Contributions : Analyses



Janvier 2001

Changement de statut des proviseurs

Faute d’avoir convaincu les professeurs, le ministère entend imposer

" le lycée du XXIème siècle "

en renforçant le pouvoir des proviseurs, promus managers.

 

Transformer l’origine, la fonction, les obligations de service des proviseurs est une pièce importante de la transformation de l’école en entreprise de gestion des flux de jeunes.

1 - Le terme " professeur ", aux connotations si inquiétantes, disparaît totalement du vocabulaire de l’éducation nationale. Le texte se risque une seule fois à utiliser le mot " enseignant " ; mais c’est pour préciser que les proviseurs n’ont bien sûr pas besoin d’avoir été enseignants ni même personnel d’éducation ou d’orientation. Les chefs du personnel des trois fonctions publiques deviennent interchangeables.

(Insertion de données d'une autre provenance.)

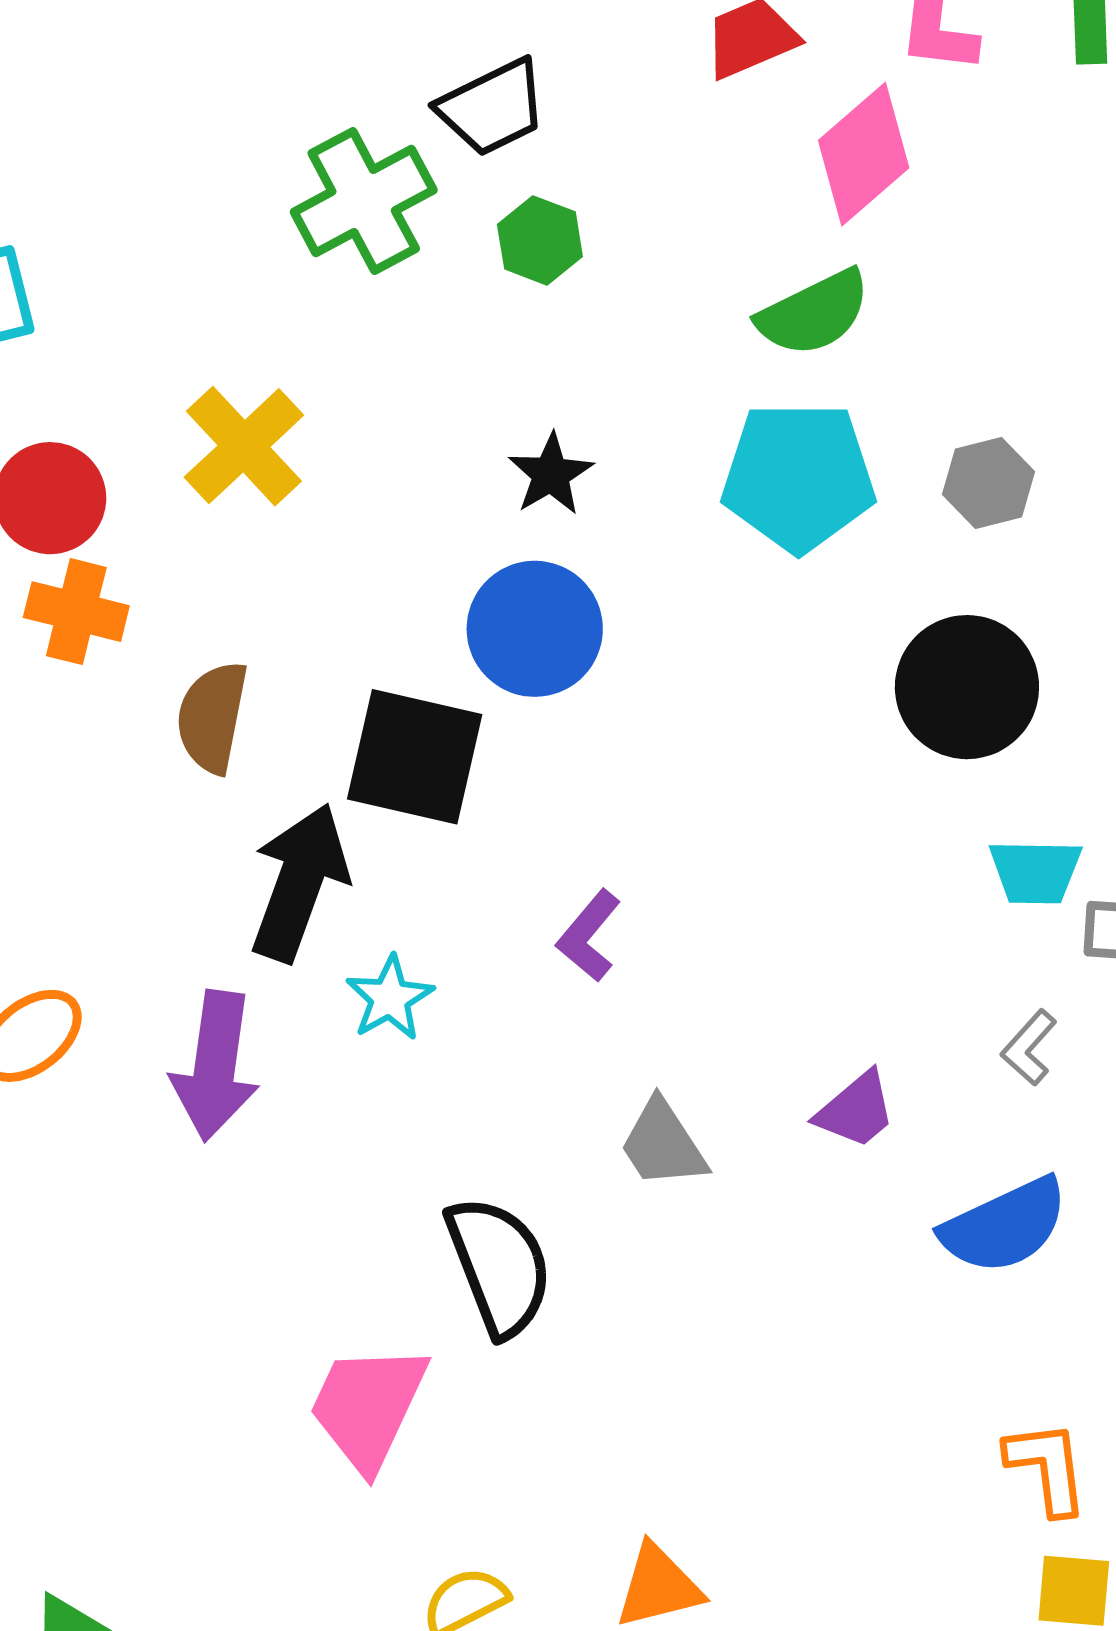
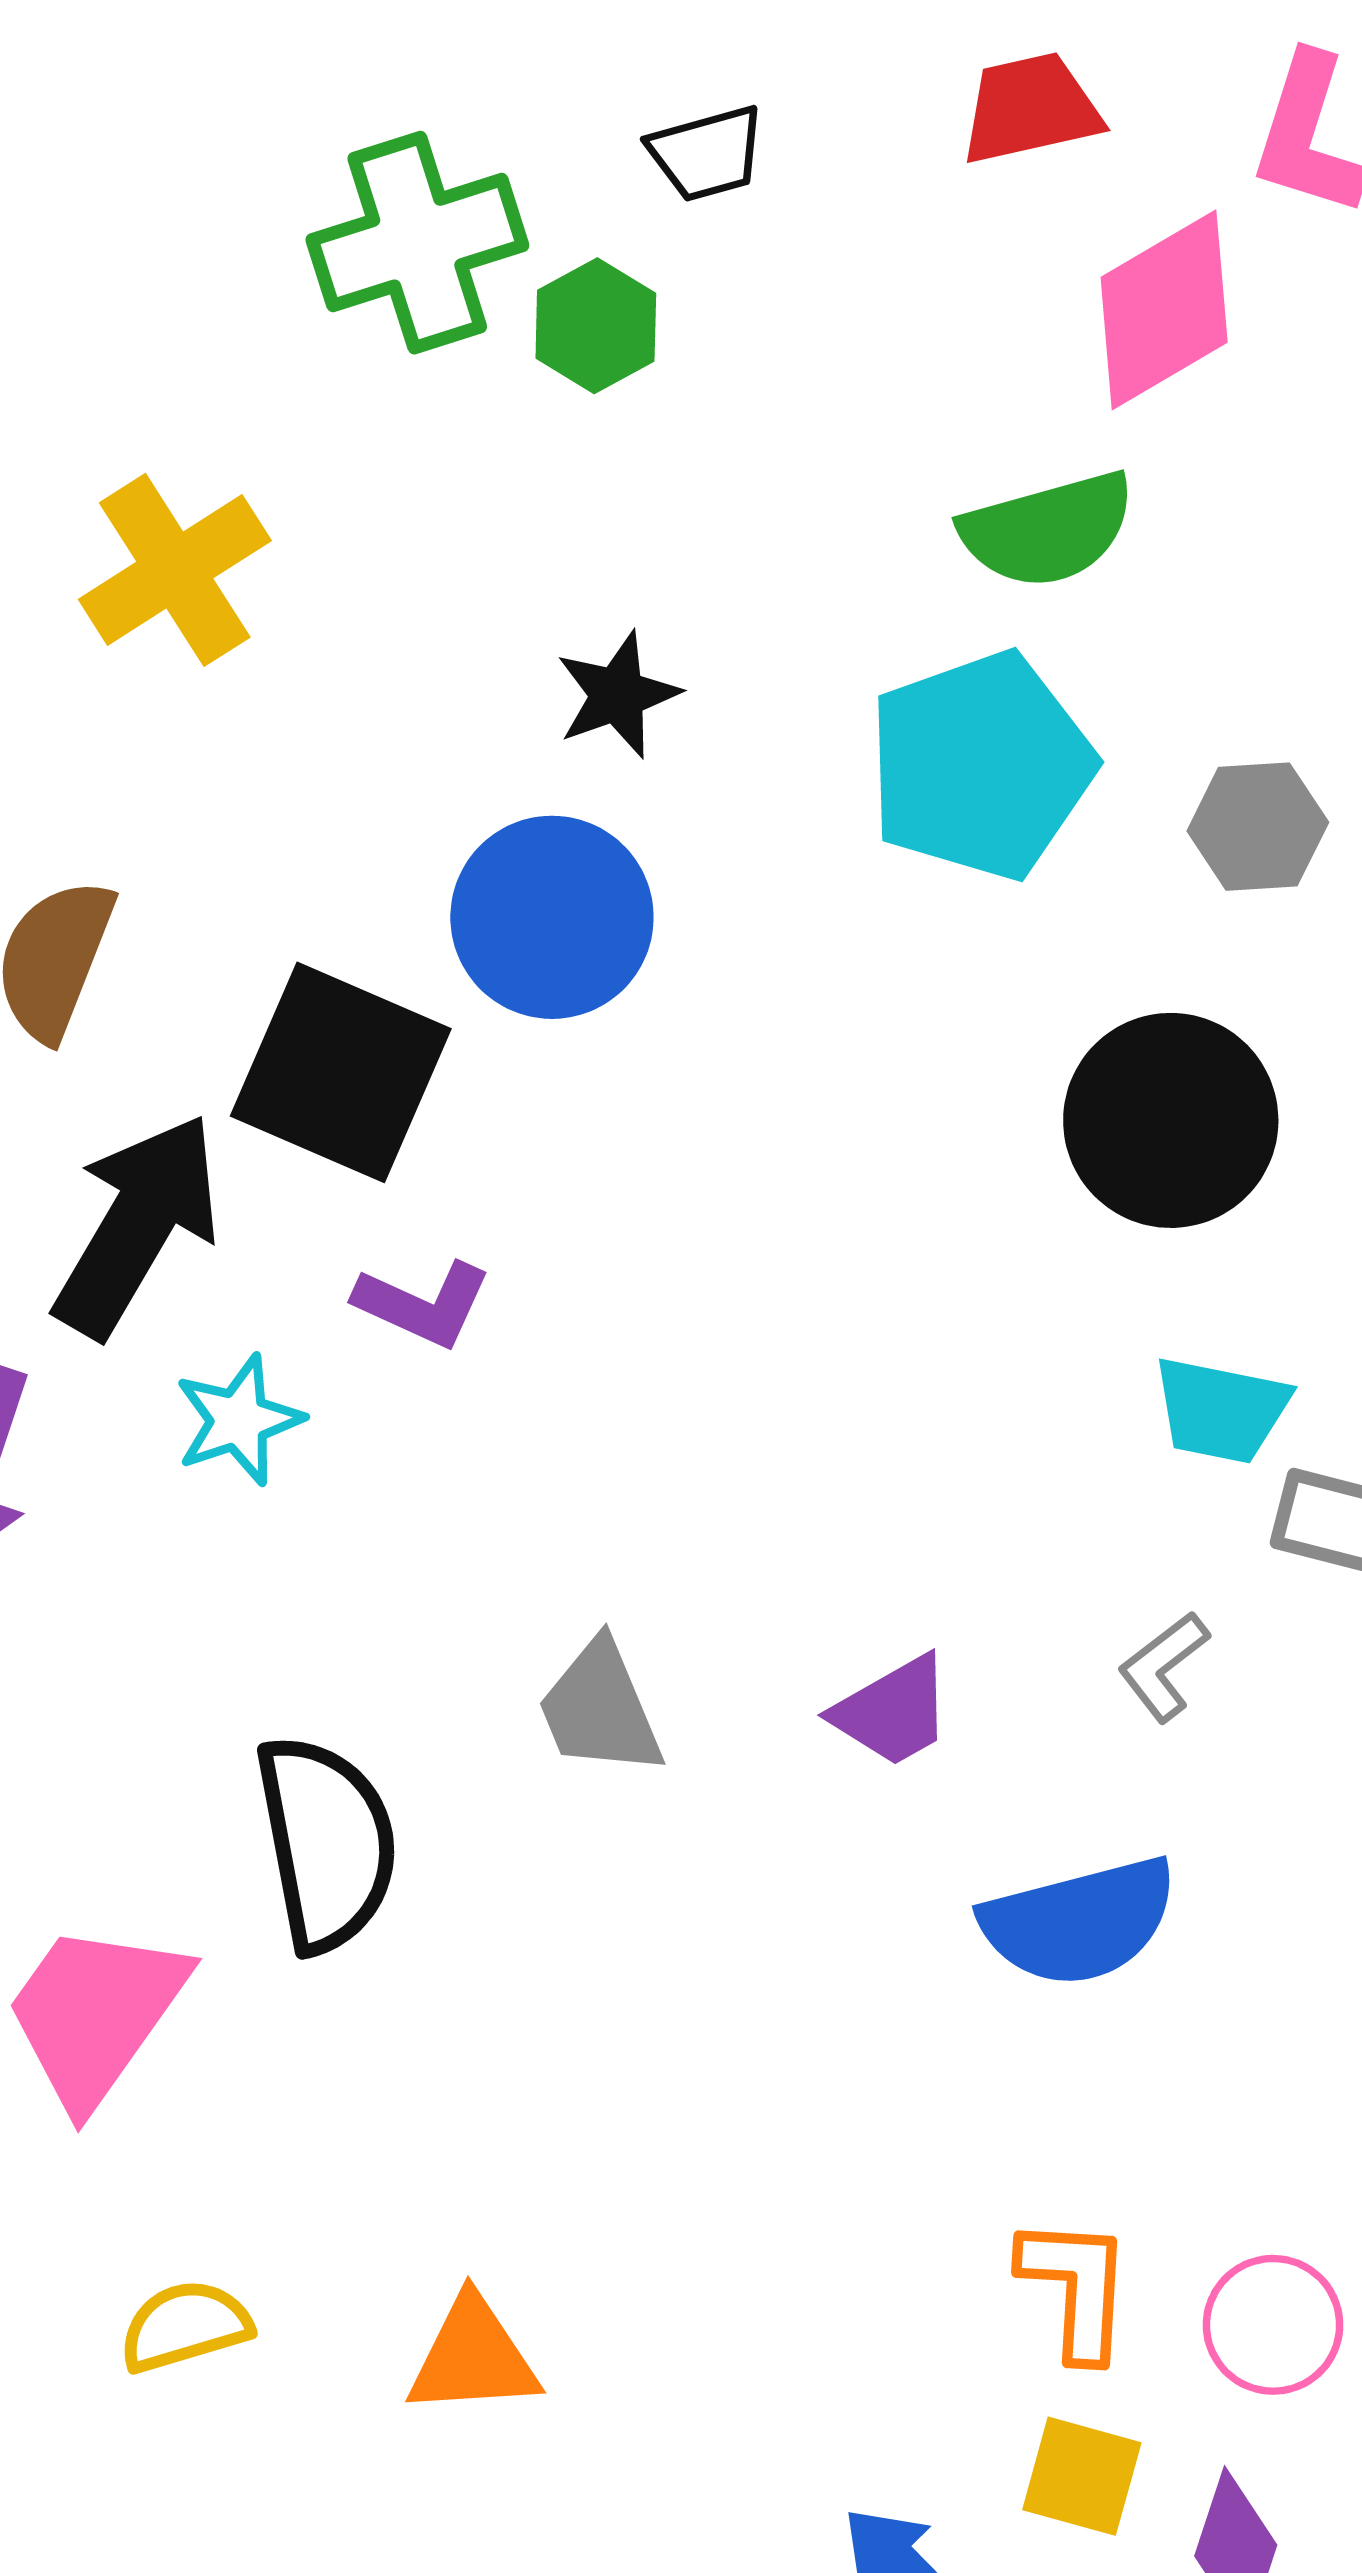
black trapezoid: (492, 108) -> (707, 153), moved, size x0.7
green hexagon: (540, 240) -> (596, 326), moved
cyan pentagon: (799, 477) -> (981, 766), turned -30
purple L-shape: (589, 936) -> (423, 1304), moved, turned -116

2 - Plus question de se trouver devant des proviseurs qui, étant en fin de carrière, n’ont rien à prouver, et qui sont de ce fait peu manipulables ou impressionnables. Au delà de quarante cinq ans, on ne peut plus postuler à la fonction, et la mobilité devient une valeur absolue ; plus question de privilégier les qualités dues à l’expérience, à la connaissance du terrain . Le proviseur doit être un jeune étranger, qui ne tient son autorité que de l’état qui le nomme et le note, et plus jamais de ses collègues, qui lui reconnaîtraient des qualités d’animation, d’organisation, de respect des personnes. L’image de référence devient celle du cadre carriériste, qui fait, sans état d’âme, le travail qu’on lui demande.

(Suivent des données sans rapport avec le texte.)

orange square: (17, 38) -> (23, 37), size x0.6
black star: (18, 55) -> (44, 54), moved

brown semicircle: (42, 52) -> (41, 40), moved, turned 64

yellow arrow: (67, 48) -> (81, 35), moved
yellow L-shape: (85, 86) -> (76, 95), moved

3 - Gestionnaire des ressources humaines, il en sera remercié par un système d’avancement qui manie sans cesse la carotte et le bâton. La carrière (c’est à dire la notation) des proviseurs, est sans cesse soumise à leur capacité à faire passer dans les faits, coûte que coûte, les injonctions des recteurs. Aucune marge d’appréciation ne leur est laissée : à partir d’un diagnostic qui doit être accepté par le rectorat, le proviseur se voit fixé des objectifs par " lettre de mission ". Le contrôle et l’obéissance sans faille s’en trouvent lourdement renforcés : " les objectifs doivent être concrets, voire mesurables, immédiatement déclinables en plan d’action ". Le réel n’a qu’à bien se tenir, et s’il résiste, tant pis pour le proviseur, qui sera mal noté pour ses " performances " médiocres.

4 - Comme les proviseurs seront de moins en moins des enseignants de formation, il est logique que leur compétence pédagogique soit accrue :

- création d’un conseil pédagogique de l’établissement qui tendra à tuer toute liberté pédagogique individuelle, et à créer entre les professeurs des relations hiérarchiques dont l’absence constituait l’un des bonheurs du métier ;

- intervention dans " les modalités et le rythme d’évaluation des apprentissages des élèves " : " il s’agit de mettre au point des procédures d’évaluation " : il ne s’agit sûrement pas d’organiser un bac blanc, mais d’adapter les exigences au niveau local des élèves.

5 - Comme les proviseurs deviennent de plus en plus des managers, il est cohérent qu’on se décharge sur eux de la gestion des carences du service public. Ils devront " gérer et accompagner les personnels non titulaires ". A eux de rechercher, de sélectionner les " contrats deux cents heures ", emplois précaires de droit privé, utilisés à la place de fonctionnaires titulaires et qualifiés ; à eux de sélectionner les CES qui seuls permettent de faire fonctionner les établissements, en évitant de créer les postes d’ATOSS nécessaires.

- " Ils doivent utiliser au mieux le potentiel de remplacement à disposition de l’établissement ". Bel euphémisme ! Pour l’instant, le statut des professeurs interdit de leur imposer des remplacements. Au proviseur donc d’user de diplomatie, de séduction, de menace, pour amener les professeurs à accomplir volontairement cette tâche supplémentaire ; cela devient d’autant plus nécessaire que les remplacements ne sont plus assurés qu’au delà d’une absence d’un mois - et encore est-ce de moins en moins respecté, vu le nombre toujours plus faible de titulaires remplaçants.

- " Créer les conditions d’un accueil des élèves dans l’établissement en dehors des heures de cours (clubs, maison des lycéens... ) ". Avec quel argent ? avec quelles bonnes volontés ?

Il est rappelé dans un jargon d’entreprise (" valeur ajoutée ", " ressources humaines ", " culture d’encadrement "), que tout ceci vise " la modernisation du service public ". Entendons une rentabilisation et une gestion qui ont pour modèle l’entreprise privée.

On peut se demander où est passé le souci d’humanisme, lorsqu’on envisage de bâtir des " pierres vives " comme n’importe quel produit à livrer au marché.